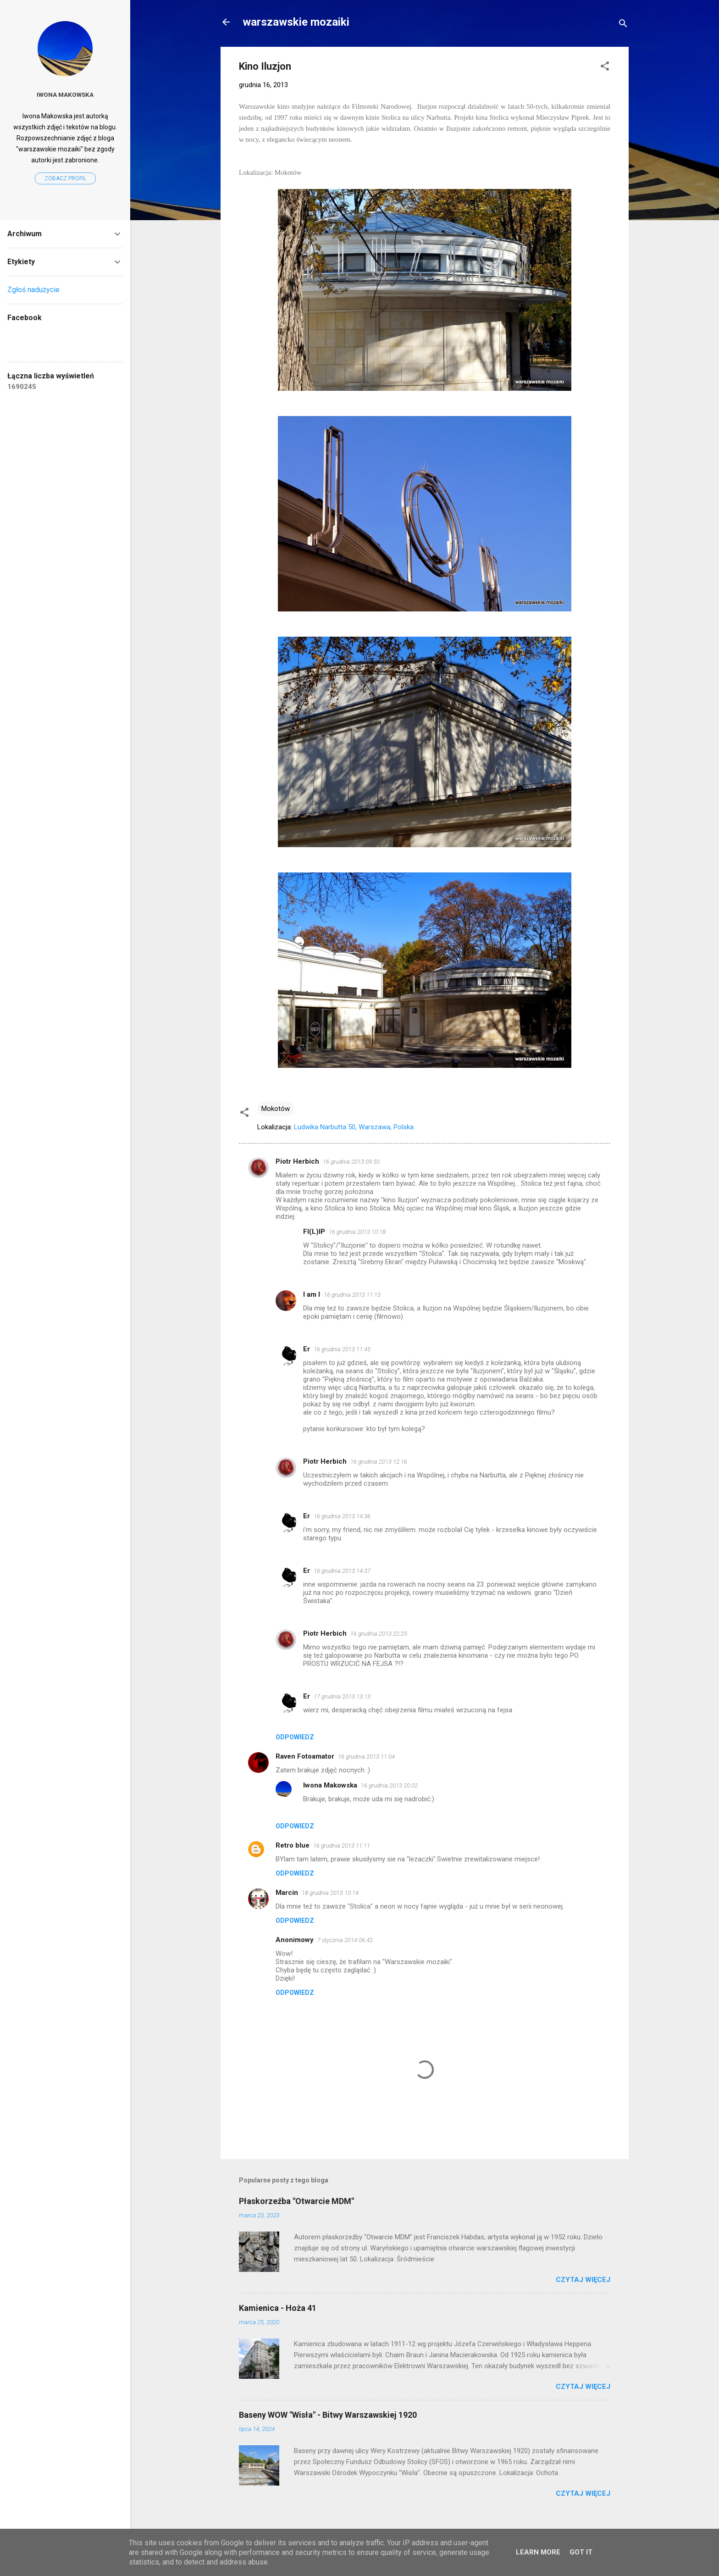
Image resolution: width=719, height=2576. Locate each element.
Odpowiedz (295, 1737)
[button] (604, 68)
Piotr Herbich (297, 1161)
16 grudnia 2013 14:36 (342, 1516)
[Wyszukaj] (623, 25)
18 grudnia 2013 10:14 (330, 1892)
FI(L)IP (314, 1231)
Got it (581, 2552)
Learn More (538, 2552)
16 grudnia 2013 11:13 (352, 1294)
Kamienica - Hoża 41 (277, 2308)
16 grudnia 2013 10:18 (357, 1231)
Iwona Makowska (330, 1785)
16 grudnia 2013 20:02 (389, 1785)
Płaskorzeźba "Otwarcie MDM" (296, 2201)
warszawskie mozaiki (296, 22)
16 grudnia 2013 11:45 (342, 1349)
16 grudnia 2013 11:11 (341, 1845)
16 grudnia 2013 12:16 (378, 1461)
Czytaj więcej (583, 2280)
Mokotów (275, 1109)
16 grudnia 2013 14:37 (342, 1570)
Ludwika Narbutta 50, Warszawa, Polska (354, 1127)
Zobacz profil (65, 178)
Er (306, 1349)
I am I (311, 1294)
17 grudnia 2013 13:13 (342, 1696)
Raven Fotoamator (305, 1756)
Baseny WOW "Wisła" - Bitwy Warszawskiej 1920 (328, 2415)
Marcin (287, 1892)
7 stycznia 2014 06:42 (345, 1940)
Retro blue (293, 1845)
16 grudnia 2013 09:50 (351, 1161)
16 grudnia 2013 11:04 (366, 1756)
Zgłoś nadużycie (33, 289)
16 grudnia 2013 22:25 (378, 1633)
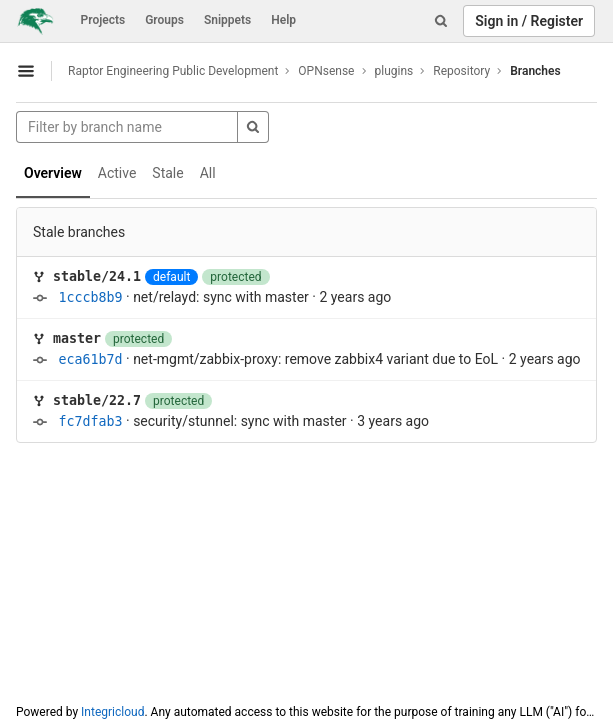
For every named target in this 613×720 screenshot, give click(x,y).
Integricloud (112, 712)
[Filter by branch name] (127, 127)
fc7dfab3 (90, 421)
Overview (53, 173)
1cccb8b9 (90, 297)
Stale (167, 173)
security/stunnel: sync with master (239, 421)
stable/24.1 (97, 276)
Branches (535, 71)
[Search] (441, 21)
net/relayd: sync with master (221, 297)
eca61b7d (90, 359)
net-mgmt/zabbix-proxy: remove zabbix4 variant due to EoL (315, 359)
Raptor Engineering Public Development (173, 71)
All (208, 173)
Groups (164, 20)
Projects (103, 20)
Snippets (227, 20)
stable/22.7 (97, 400)
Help (283, 20)
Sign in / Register (529, 21)
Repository (461, 71)
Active (117, 173)
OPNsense (326, 71)
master (77, 338)
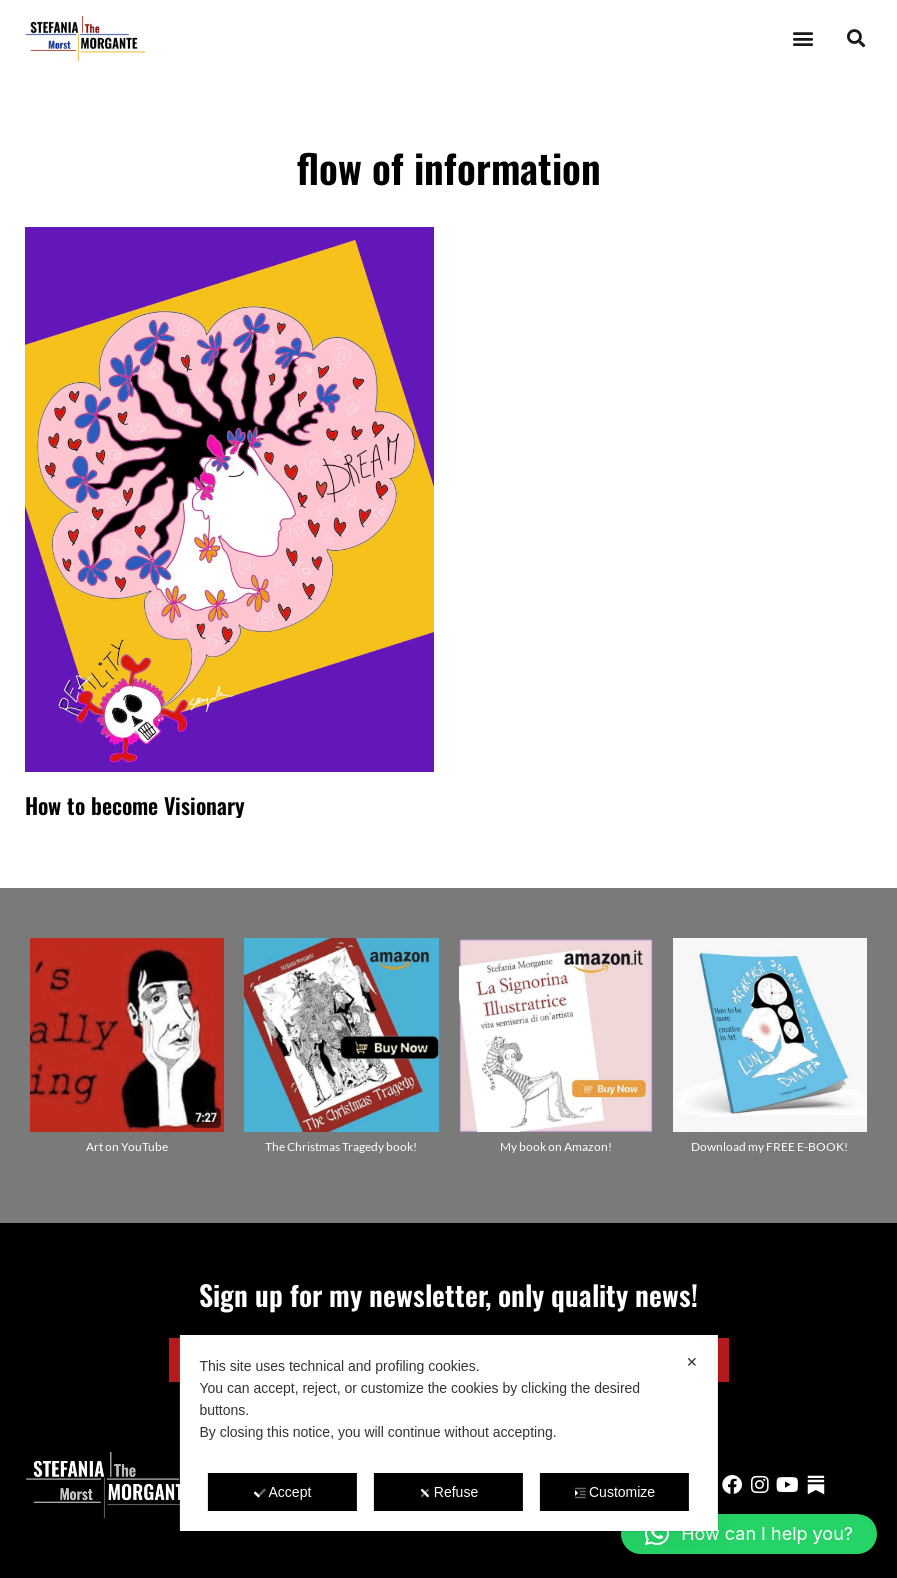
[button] (802, 38)
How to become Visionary (135, 805)
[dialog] (448, 1433)
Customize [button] (614, 1492)
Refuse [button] (448, 1492)
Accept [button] (283, 1492)
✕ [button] (692, 1362)
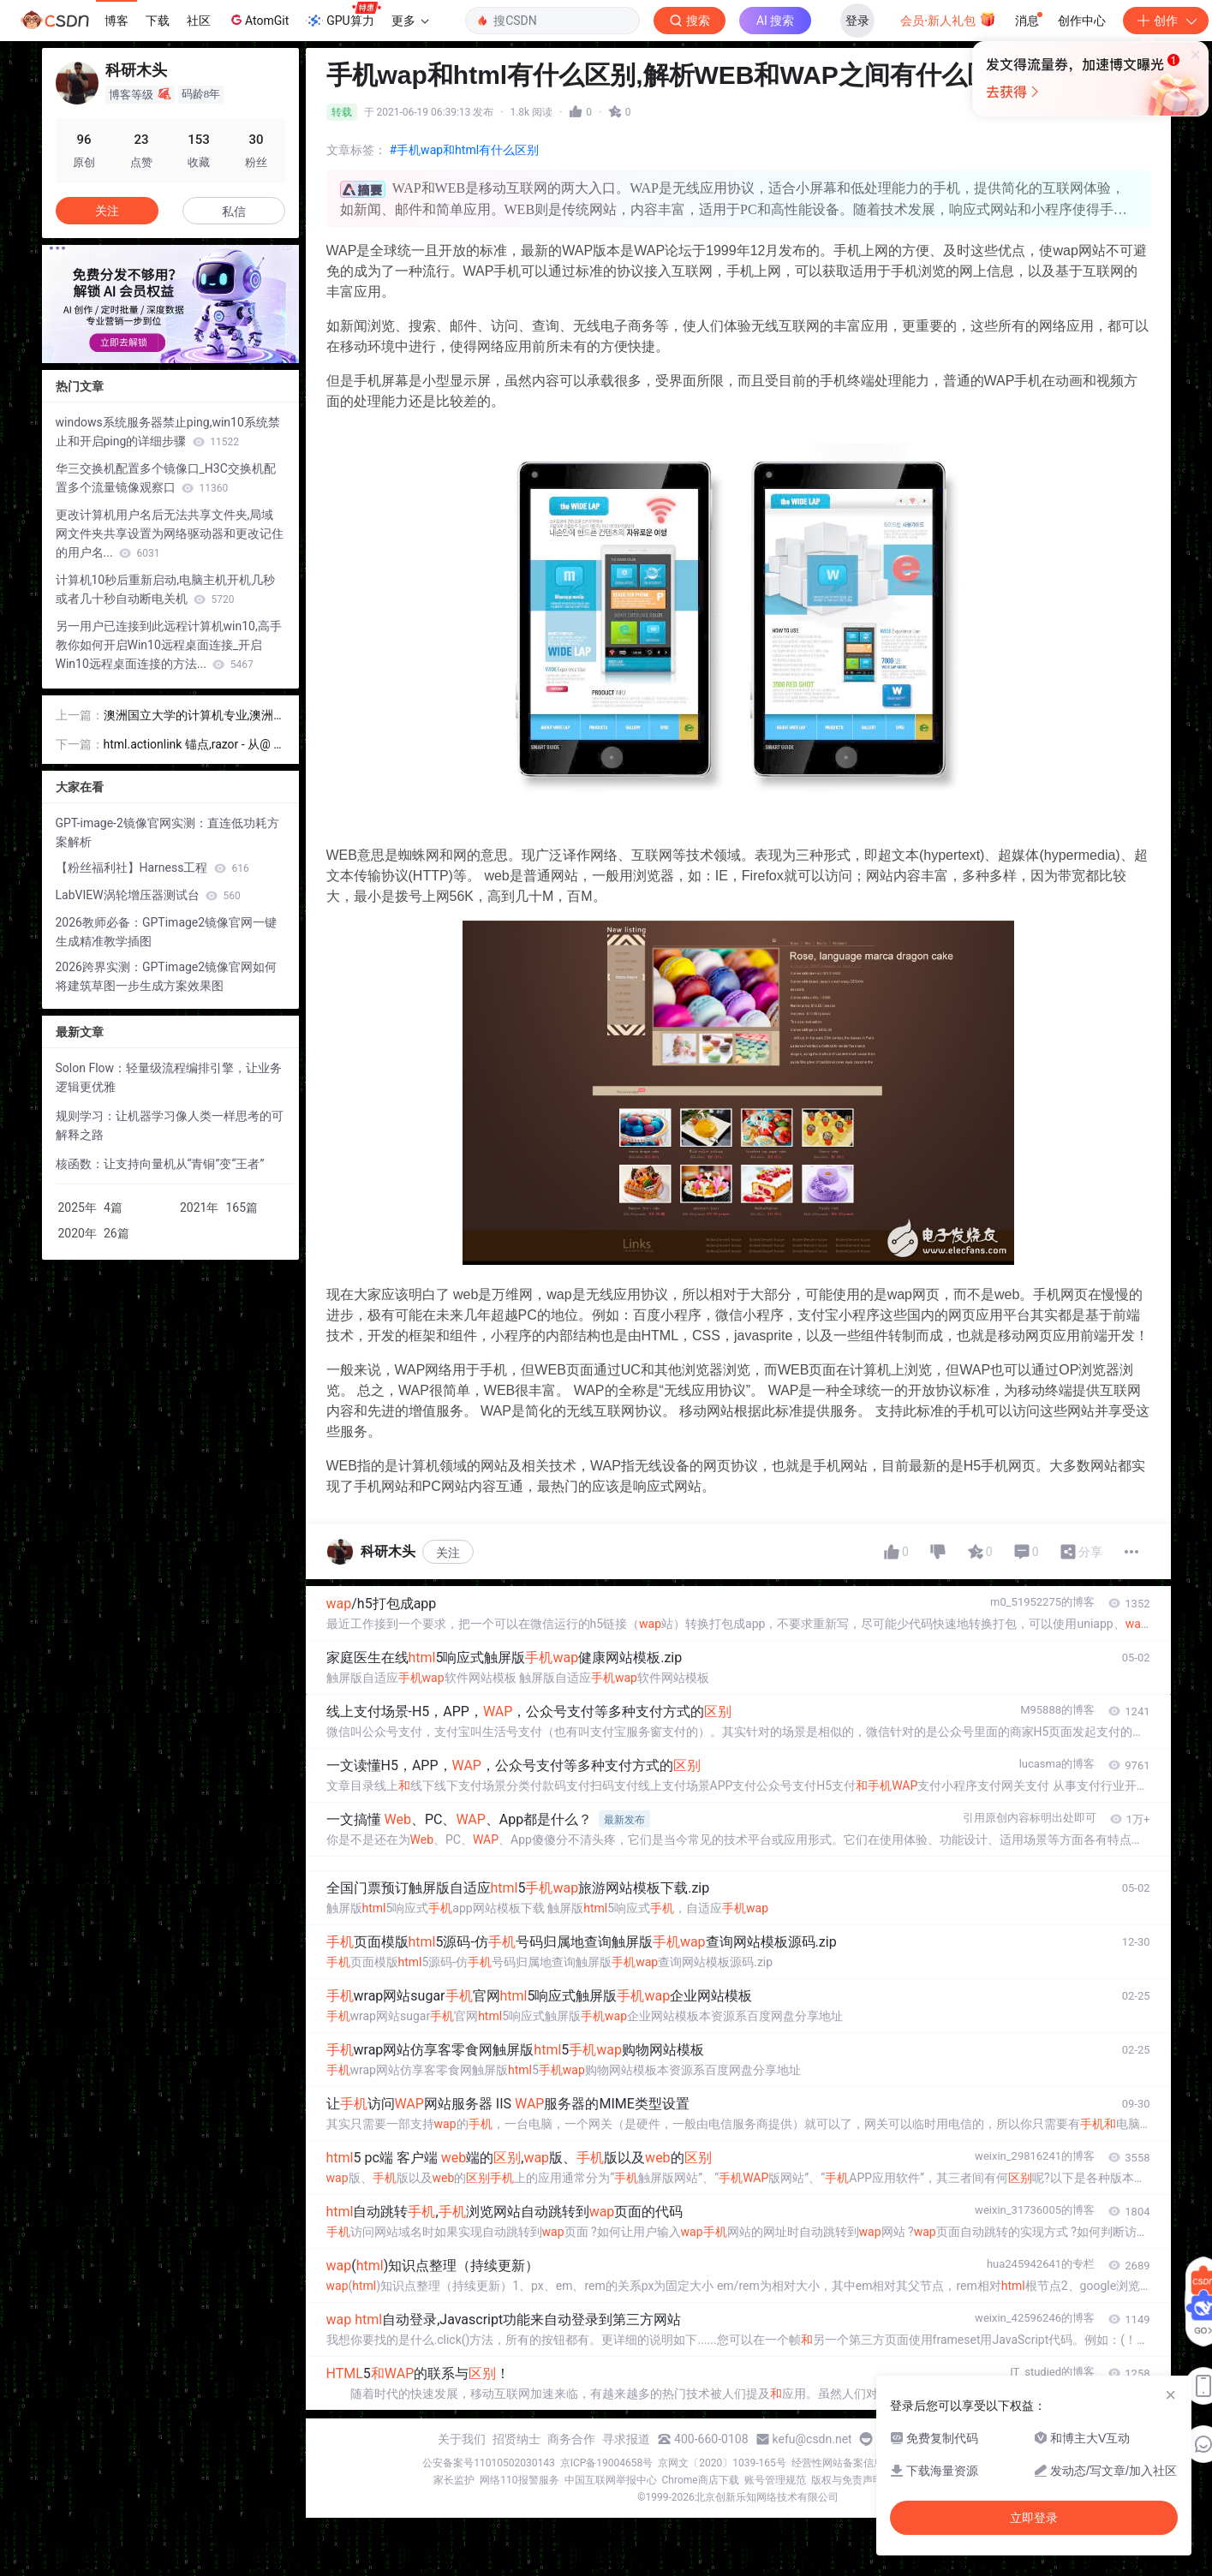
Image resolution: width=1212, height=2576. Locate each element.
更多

▬▬▬▬▬▬

Where the line with "Active (117, 173)" appears, begin there and transcribe exactly through the last line of the data, leaving all pictures aside.

Active (117, 173)
OPNsense (326, 71)
master (77, 338)
[button] (802, 38)
How to become Visionary (135, 805)
[dialog] (448, 1433)
Customize [button] (614, 1492)
Refuse [button] (448, 1492)
Accept [button] (283, 1492)
✕ [button] (692, 1362)
Image resolution: width=1212, height=2576. Locate each element.
更多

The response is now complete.